◆ **EXERCISE REQUIREMENTS**
Pick out every line in the data below that holds "Market".

Dataset entries
=-=-=-=-=

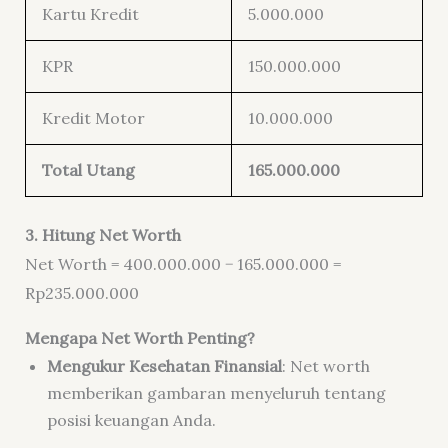
Kartu Kredit
5.000.000
KPR
150.000.000
Kredit Motor
10.000.000
Total Utang
165.000.000
3. Hitung Net Worth
Net Worth = 400.000.000 − 165.000.000 =
Rp235.000.000
Mengapa Net Worth Penting?
Mengukur Kesehatan Finansial
: Net worth
memberikan gambaran menyeluruh tentang
posisi keuangan Anda.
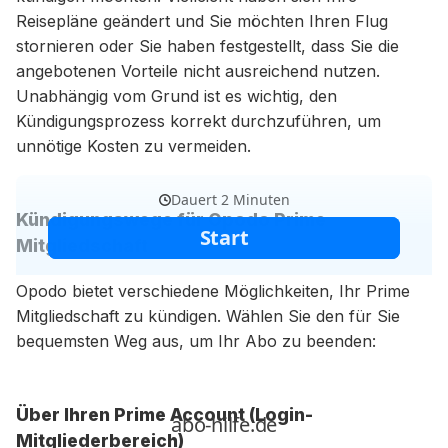
Reisepläne geändert und Sie möchten Ihren Flug
stornieren oder Sie haben festgestellt, dass Sie die
angebotenen Vorteile nicht ausreichend nutzen.
Unabhängig vom Grund ist es wichtig, den
Kündigungsprozess korrekt durchzuführen, um
unnötige Kosten zu vermeiden.
Kündigungswege für Opodo Prime
Mitgliedschaft
Opodo bietet verschiedene Möglichkeiten, Ihr Prime
Mitgliedschaft zu kündigen. Wählen Sie den für Sie
bequemsten Weg aus, um Ihr Abo zu beenden:
Über Ihren Prime Account (Login-
Mitgliederbereich)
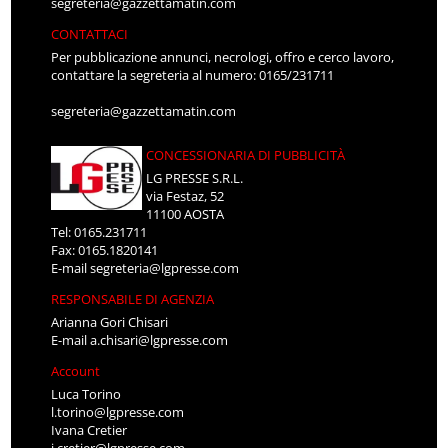
segreteria@gazzettamatin.com
CONTATTACI
Per pubblicazione annunci, necrologi, offro e cerco lavoro,
contattare la segreteria al numero: 0165/231711
segreteria@gazzettamatin.com
CONCESSIONARIA DI PUBBLICITÀ
LG PRESSE S.R.L.
via Festaz, 52
11100 AOSTA
Tel: 0165.231711
Fax: 0165.1820141
E-mail
segreteria@lgpresse.com
RESPONSABILE DI AGENZIA
Arianna Gori Chisari
E-mail
a.chisari@lgpresse.com
Account
Luca Torino
l.torino@lgpresse.com
Ivana Cretier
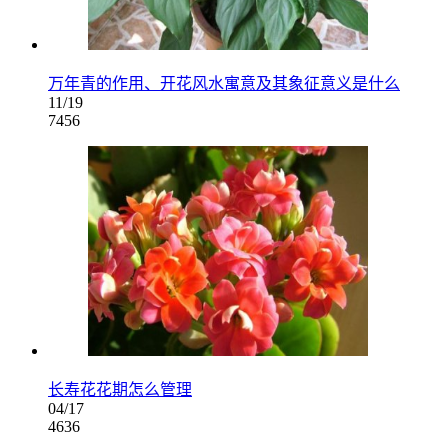
万年青的作用、开花风水寓意及其象征意义是什么
11/19
7456
长寿花花期怎么管理
04/17
4636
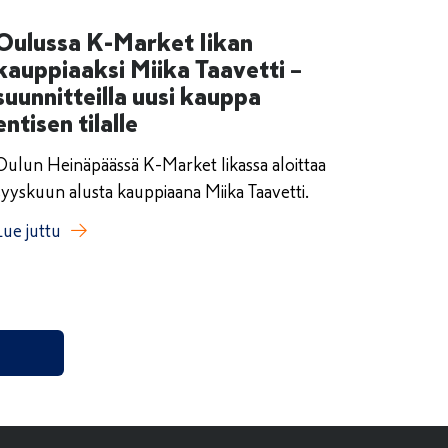
Oulussa K-Market Iikan
kauppiaaksi Miika Taavetti –
suunnitteilla uusi kauppa
entisen tilalle
Oulun Heinäpäässä K-Market Iikassa aloittaa
syyskuun alusta kauppiaana Miika Taavetti.
Lue juttu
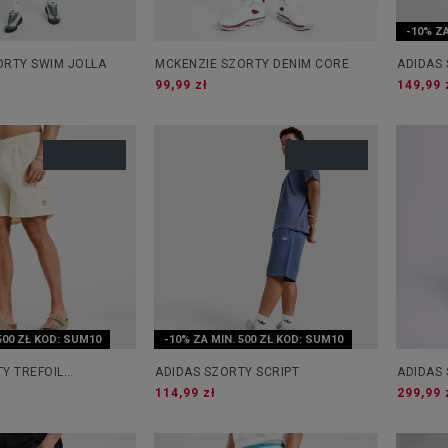
-10% ZA
ORTY SWIM JOLLA
MCKENZIE SZORTY DENIM CORE
ADIDAS 
SHORTS
99,99 zł
149,99 
500 ZŁ KOD: SUM10
-10% ZA MIN. 500 ZŁ KOD: SUM10
Y TREFOIL
ADIDAS SZORTY SCRIPT
ADIDAS
WOVEN CARGO SHT
FIREBIR
114,99 zł
299,99 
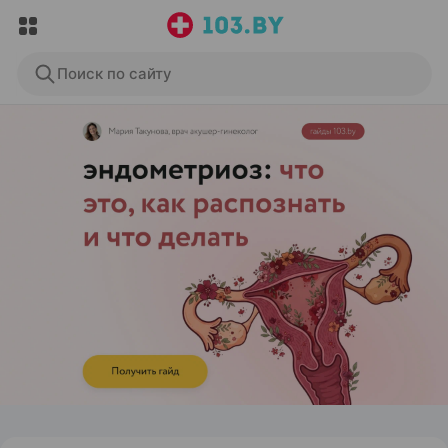
Поиск по сайту
ЭФФЕКТИВНАЯ РЕКЛАМА НА САЙТЕ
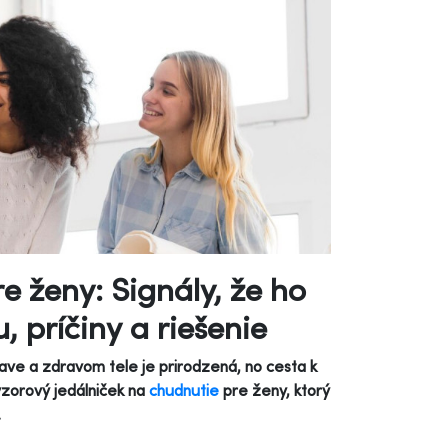
e ženy: Signály, že ho
, príčiny a riešenie
ave a zdravom tele je prirodzená, no cesta k
vzorový jedálniček na
chudnutie
pre ženy, ktorý
.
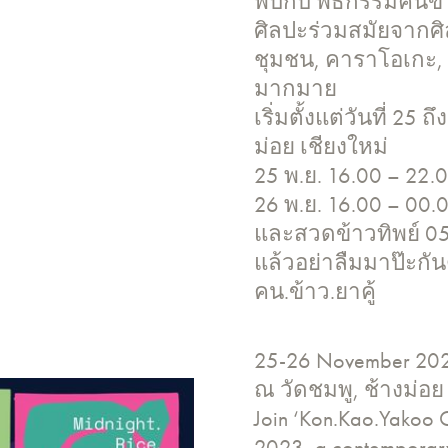
พบกับ พิธีกรรมคนข้
ศิลปะร่วมสมัยจากศิ
ชุมชน, คาราโอเกะ, 
มากมาย
เริ่มตั้งแต่วันที่ 25
ม่อย เชียงใหม่
25 พ.ย. 16.00 – 22.0
26 พ.ย. 16.00 – 00.0
และสวดข้าวทิพย์ 05
แล้วอย่าลืมมาป๊ะกัน
คน.ข้าว.ยาคู้
25-26 November 20
ณ วัดชมพู, ช้างม่อย
Join ‘Kon.Kao.Yakoo C
2023, a contemporary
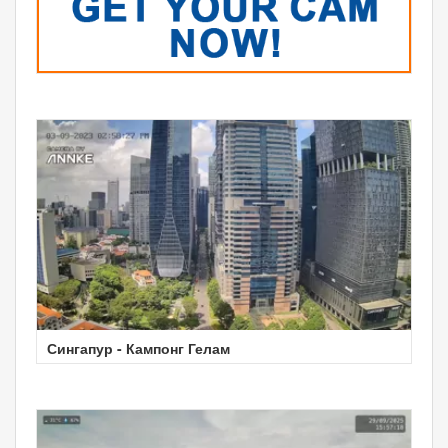
Сингапур - Кампонг Гелам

=-=-=-=-=

◆ **WRITTEN REPLY**
Oulussa K-Market Iikan
Oulun Heinäpäässä K-Market Iikassa aloittaa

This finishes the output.